§ **Exercise prompt**: Below are some entries; reproduce them exactly and leave every picture out.

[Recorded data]

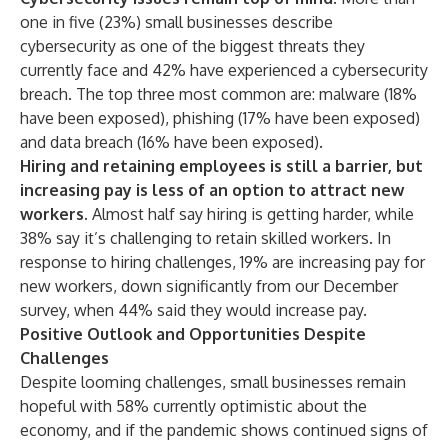
one in five (23%) small businesses describe
cybersecurity as one of the biggest threats they
currently face and 42% have experienced a cybersecurity
breach. The top three most common are: malware (18%
have been exposed), phishing (17% have been exposed)
and data breach (16% have been exposed).
Hiring and retaining employees is still a barrier, but
increasing pay is less of an option to attract new
workers.
Almost half say hiring is getting harder, while
38% say it’s challenging to retain skilled workers. In
response to hiring challenges, 19% are increasing pay for
new workers, down significantly from our
December
survey
, when 44% said they would increase pay.
Positive Outlook and Opportunities Despite
Challenges
Despite looming challenges, small businesses remain
hopeful with 58% currently optimistic about the
economy, and if the pandemic shows continued signs of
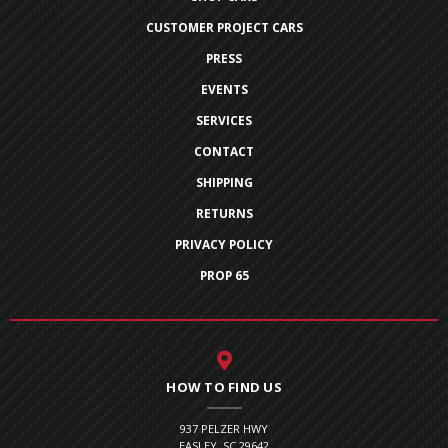
CUSTOMER PROJECT CARS
PRESS
EVENTS
SERVICES
CONTACT
SHIPPING
RETURNS
PRIVACY POLICY
PROP 65
HOW TO FIND US
937 PELZER HWY
EASLEY, SC 29642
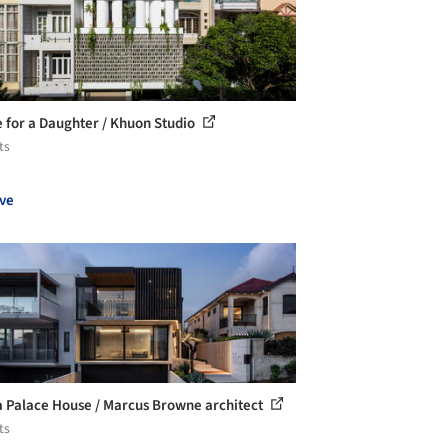
 for a Daughter / Khuon Studio
ts
ve
 Palace House / Marcus Browne architect
ts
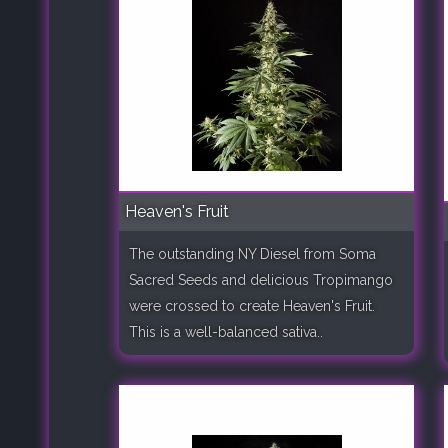
Heaven's Fruit
The outstanding NY Diesel from Soma
Sacred Seeds and delicious Tropimango
were crossed to create Heaven's Fruit.
This is a well-balanced sativa..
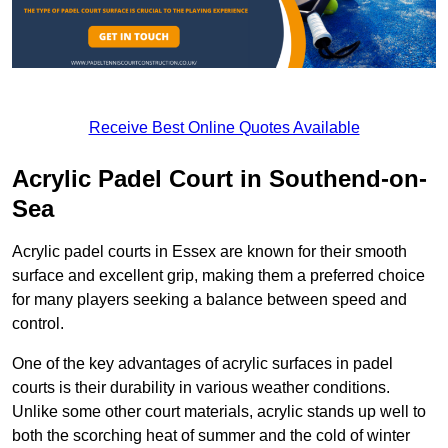
Receive Best Online Quotes Available
Acrylic Padel Court in Southend-on-
Sea
Acrylic padel courts in Essex are known for their smooth
surface and excellent grip, making them a preferred choice
for many players seeking a balance between speed and
control.
One of the key advantages of acrylic surfaces in padel
courts is their durability in various weather conditions.
Unlike some other court materials, acrylic stands up well to
both the scorching heat of summer and the cold of winter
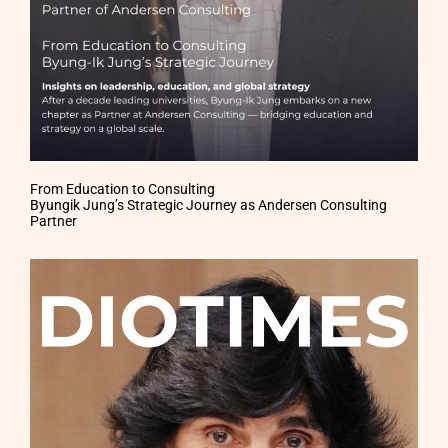
From Education to Consulting
Byungik Jung’s Strategic Journey as Andersen Consulting
Partner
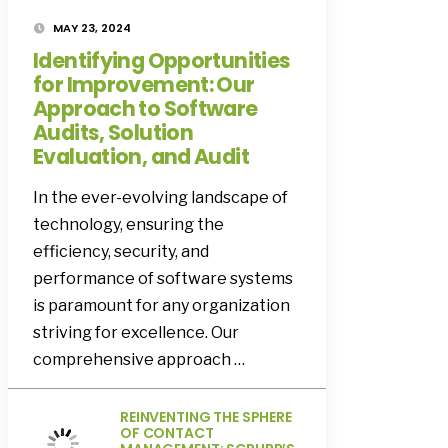
MAY 23, 2024
Identifying Opportunities
for Improvement: Our
Approach to Software
Audits, Solution
Evaluation, and Audit
In the ever-evolving landscape of
technology, ensuring the
efficiency, security, and
performance of software systems
is paramount for any organization
striving for excellence. Our
comprehensive approach …
REINVENTING THE SPHERE
OF CONTACT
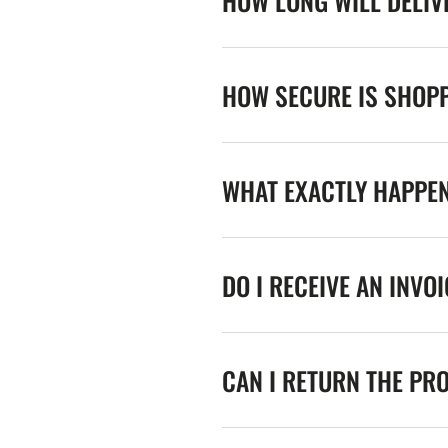
HOW LONG WILL DELIV
HOW SECURE IS SHOPP
WHAT EXACTLY HAPPE
DO I RECEIVE AN INVO
CAN I RETURN THE PR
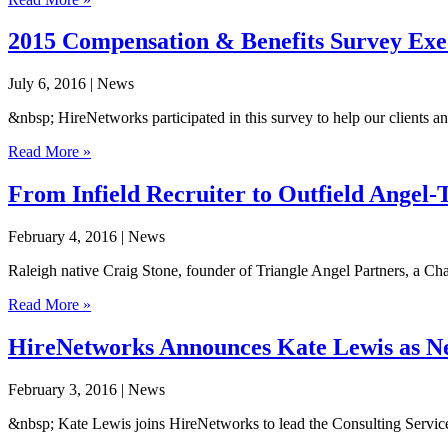
2015 Compensation & Benefits Survey Ex
July 6, 2016
| News
&nbsp; HireNetworks participated in this survey to help our clients a
Read More »
From Infield Recruiter to Outfield Angel-
February 4, 2016
| News
Raleigh native Craig Stone, founder of Triangle Angel Partners, a Chap
Read More »
HireNetworks Announces Kate Lewis as New
February 3, 2016
| News
&nbsp; Kate Lewis joins HireNetworks to lead the Consulting Services 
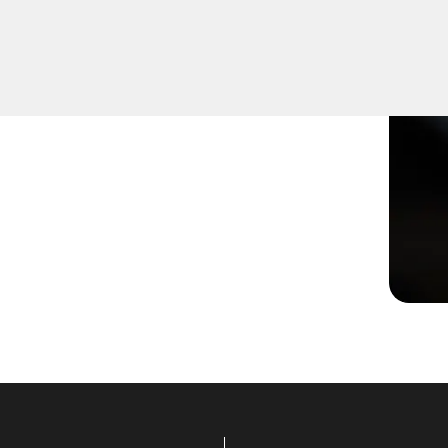
r not turning smoothly in
lutions to restore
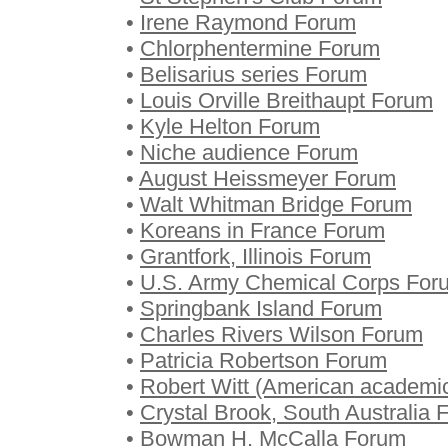
•
Irene Raymond Forum
•
Chlorphentermine Forum
•
Belisarius series Forum
•
Louis Orville Breithaupt Forum
•
Kyle Helton Forum
•
Niche audience Forum
•
August Heissmeyer Forum
•
Walt Whitman Bridge Forum
•
Koreans in France Forum
•
Grantfork, Illinois Forum
•
U.S. Army Chemical Corps For
•
Springbank Island Forum
•
Charles Rivers Wilson Forum
•
Patricia Robertson Forum
•
Robert Witt (American academi
•
Crystal Brook, South Australia
•
Bowman H. McCalla Forum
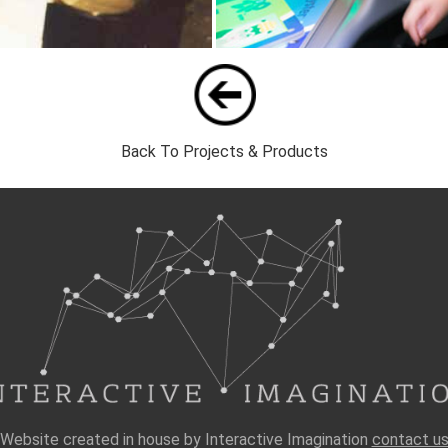
Back To Projects & Products
Website created in house by Interactive Imagination
contact u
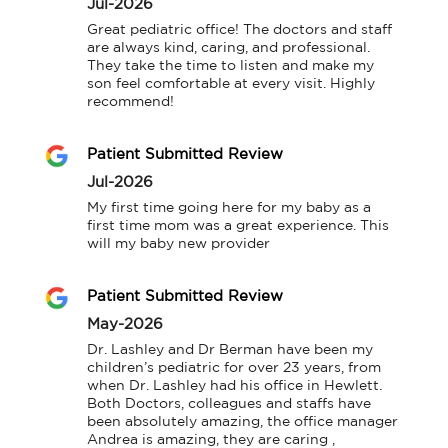
Jul-2026
Great pediatric office! The doctors and staff 
are always kind, caring, and professional. 
They take the time to listen and make my 
son feel comfortable at every visit. Highly 
recommend!
Patient Submitted Review
Jul-2026
My first time going here for my baby as a 
first time mom was a great experience. This 
will my baby new provider
Patient Submitted Review
May-2026
Dr. Lashley and Dr Berman have been my 
children’s pediatric for over 23 years, from 
when Dr. Lashley had his office in Hewlett. 
Both Doctors, colleagues and staffs have 
been absolutely amazing, the office manager 
Andrea is amazing, they are caring , 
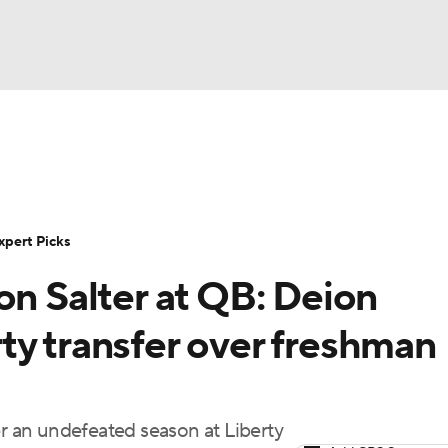
BA
Rankings
Standings
Expert Picks
Odds
Bowl Sche
NHL
ay
Transfer Portal
2026 Top Recruits
2025 Top C
xpert Picks
CAR
on Salter at QB: Deion
Shop
StubHub
ympics
ty transfer over freshman
MLV
 an undefeated season at Liberty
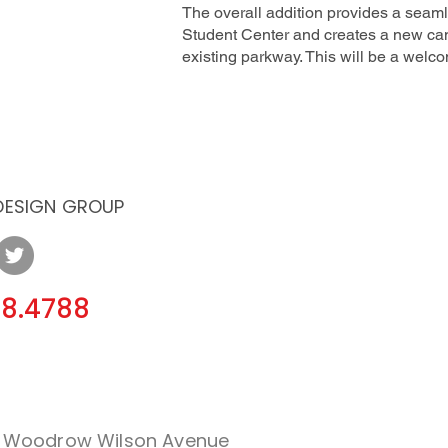
The overall addition provides a seamle
Student Center and creates a new ca
existing parkway. This will be a wel
 DESIGN GROUP
08.4788
. Woodrow Wilson Avenue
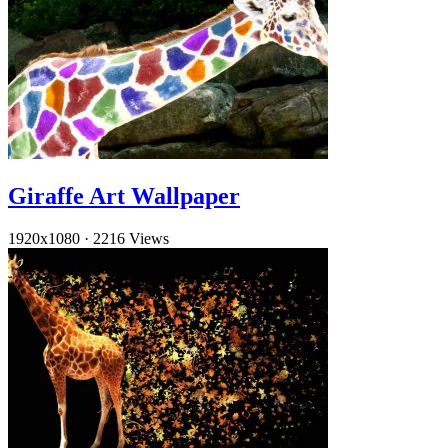
Giraffe Art Wallpaper
1920x1080
·
2216 Views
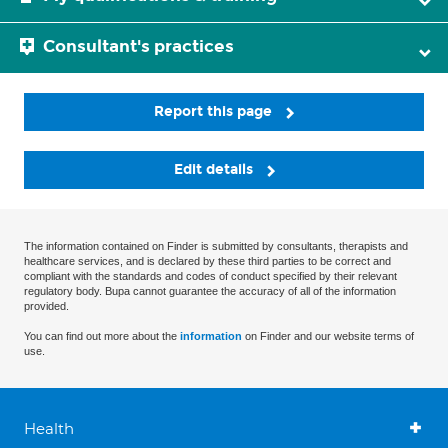
Consultant's practices
Report this page
Edit details
The information contained on Finder is submitted by consultants, therapists and
healthcare services, and is declared by these third parties to be correct and
compliant with the standards and codes of conduct specified by their relevant
regulatory body. Bupa cannot guarantee the accuracy of all of the information
provided.
You can find out more about the
information
on Finder and our website terms of
use.
Health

§ **Result for this task**:
one in five (23%) small businesses describe
cybersecurity as one of the biggest threats they
currently face and 42% have experienced a cybersecurity
breach. The top three most common are: malware (18%
have been exposed), phishing (17% have been exposed)
and data breach (16% have been exposed).
Hiring and retaining employees is still a barrier, but
increasing pay is less of an option to attract new
workers.
Almost half say hiring is getting harder, while
38% say it’s challenging to retain skilled workers. In
response to hiring challenges, 19% are increasing pay for
new workers, down significantly from our
December
survey
, when 44% said they would increase pay.
Positive Outlook and Opportunities Despite
Challenges
Despite looming challenges, small businesses remain
hopeful with 58% currently optimistic about the
economy, and if the pandemic shows continued signs of
CUSTOMER PROJECT CARS
PRESS
EVENTS
SERVICES
CONTACT
SHIPPING
RETURNS
PRIVACY POLICY
PROP 65
HOW TO FIND US
937 PELZER HWY
EASLEY, SC 29642
 for a Daughter / Khuon Studio
ts
ve
 Palace House / Marcus Browne architect
ts
Heaven's Fruit
The outstanding NY Diesel from Soma
Sacred Seeds and delicious Tropimango
were crossed to create Heaven's Fruit.
This is a well-balanced sativa..
Receive Best Online Quotes Available
Acrylic Padel Court in Southend-on-
Sea
Acrylic padel courts in Essex are known for their smooth
surface and excellent grip, making them a preferred choice
for many players seeking a balance between speed and
control.
One of the key advantages of acrylic surfaces in padel
courts is their durability in various weather conditions.
Unlike some other court materials, acrylic stands up well to
both the scorching heat of summer and the cold of winter
From Education to Consulting
Byungik Jung’s Strategic Journey as Andersen Consulting
Partner
MAY 23, 2024
Identifying Opportunities
for Improvement: Our
Approach to Software
Audits, Solution
Evaluation, and Audit
In the ever-evolving landscape of
technology, ensuring the
efficiency, security, and
performance of software systems
is paramount for any organization
striving for excellence. Our
comprehensive approach …
REINVENTING THE SPHERE
OF CONTACT
HOW LONG WILL DELIV
HOW SECURE IS SHOPP
WHAT EXACTLY HAPPE
DO I RECEIVE AN INVO
CAN I RETURN THE PR
2015 Compensation & Benefits Survey Ex
July 6, 2016
| News
&nbsp; HireNetworks participated in this survey to help our clients a
Read More »
From Infield Recruiter to Outfield Angel-
February 4, 2016
| News
Raleigh native Craig Stone, founder of Triangle Angel Partners, a Chap
Read More »
HireNetworks Announces Kate Lewis as New
February 3, 2016
| News
&nbsp; Kate Lewis joins HireNetworks to lead the Consulting Services 
r not turning smoothly in
lutions to restore
•
Irene Raymond Forum
•
Chlorphentermine Forum
•
Belisarius series Forum
•
Louis Orville Breithaupt Forum
•
Kyle Helton Forum
•
Niche audience Forum
•
August Heissmeyer Forum
•
Walt Whitman Bridge Forum
•
Koreans in France Forum
•
Grantfork, Illinois Forum
•
U.S. Army Chemical Corps For
•
Springbank Island Forum
•
Charles Rivers Wilson Forum
•
Patricia Robertson Forum
•
Robert Witt (American academi
•
Crystal Brook, South Australia
•
Bowman H. McCalla Forum
Back To Projects & Products
Website created in house by Interactive Imagination
contact u
Jul-2026
Great pediatric office! The doctors and staff 
are always kind, caring, and professional. 
They take the time to listen and make my 
son feel comfortable at every visit. Highly 
recommend!
Patient Submitted Review
Jul-2026
My first time going here for my baby as a 
first time mom was a great experience. This 
will my baby new provider
Patient Submitted Review
May-2026
Dr. Lashley and Dr Berman have been my 
children’s pediatric for over 23 years, from 
when Dr. Lashley had his office in Hewlett. 
Both Doctors, colleagues and staffs have 
been absolutely amazing, the office manager 
Andrea is amazing, they are caring , 
BA
Rankings
Standings
Expert Picks
Odds
Bowl Sche
NHL
ay
Transfer Portal
2026 Top Recruits
2025 Top C
xpert Picks
CAR
on Salter at QB: Deion
Shop
StubHub
ympics
ty transfer over freshman
MLV
 an undefeated season at Liberty
The overall addition provides a seamle
Student Center and creates a new ca
existing parkway. This will be a wel
 DESIGN GROUP
08.4788
. Woodrow Wilson Avenue
Giraffe Art Wallpaper
1920x1080
·
2216 Views
Consultant's practices
Report this page
Edit details
The information contained on Finder is submitted by consultants, therapists and
healthcare services, and is declared by these third parties to be correct and
compliant with the standards and codes of conduct specified by their relevant
regulatory body. Bupa cannot guarantee the accuracy of all of the information
provided.
You can find out more about the
information
on Finder and our website terms of
use.
Health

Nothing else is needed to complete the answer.